A new report from the Paraprofessional Healthcare Institute describes home-care workers as personal aides, independent providers, home health aides, nursing assistants, and even informal networks of family members that provide living assistance, housekeeping chores, medication management, and a host of other services for elderly people and people with disabilities. About 1.4 million of these workers fulfill the kind of formal roles tracked by the Bureau of Labor Statistics—working for firms or insurance companies—while almost a million more are ad hoc “independent providers” who are employed directly by patients or their families. Almost three-quarters of the payment for services provided by home-care workers comes from public-insurance programs Medicaid and Medicare.
The millions of home-care workers operate in one of the fastest-growing fields in the country—one that will add more jobs over the next decade than any other occupation. The American population is aging and the number of elderly people will double over the next 40 years, a spate of growth that will require even more people to enter the home-care workforce.

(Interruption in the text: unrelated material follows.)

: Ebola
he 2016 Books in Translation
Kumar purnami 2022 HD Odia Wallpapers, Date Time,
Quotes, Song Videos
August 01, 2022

While the field is rapidly expanding and funded by insurance programs that have been reformed by Obamacare, in many ways it resembles the domestic work that for so long dominated employment options for women of color in the United States. Almost a quarter are immigrants, most did not receive a college degree, over a third are covered by public health insurance themselves, and a quarter have no insurance at all. That point deserves emphasis: A quarter of these people who toil to make the health-insurance system function do not have health insurance themselves. According to a 2008 study, workers across domestic services and home care are subject to exploitation and instability. For many, that exploitation includes assault and abuse, and women of color and recent immigrants often find reporting abuse or seeking legal protection too risky to attempt.
The big problem for home-care workers appears to be the same one that has plagued domestic workers since the days of black in-house “help”: that in-home service work has been subject to a gendering and racialization of labor that has largely carved it out of the labor movement, creating barriers to the kind of protections afforded to unions and industries mostly comprised of men. While organizations led by women of color have a strong history of organizing to advance the interests of in-home workers, domestic workers are still exempt from many provisions of the Fair Labor Standards Act and the National Labor Relations Act. Home-care workers—as members of a more regulated industry where strikes and labor shortages directly endanger lives—are afforded more protections than domestic workers, but still lag far behind others in the health field. While home-care workers are much more likely to have health insurance than domestic workers, their wages often still fall well short of living wages. Home-care workers were only just granted full federal overtime and minimum wage protections in October 2015.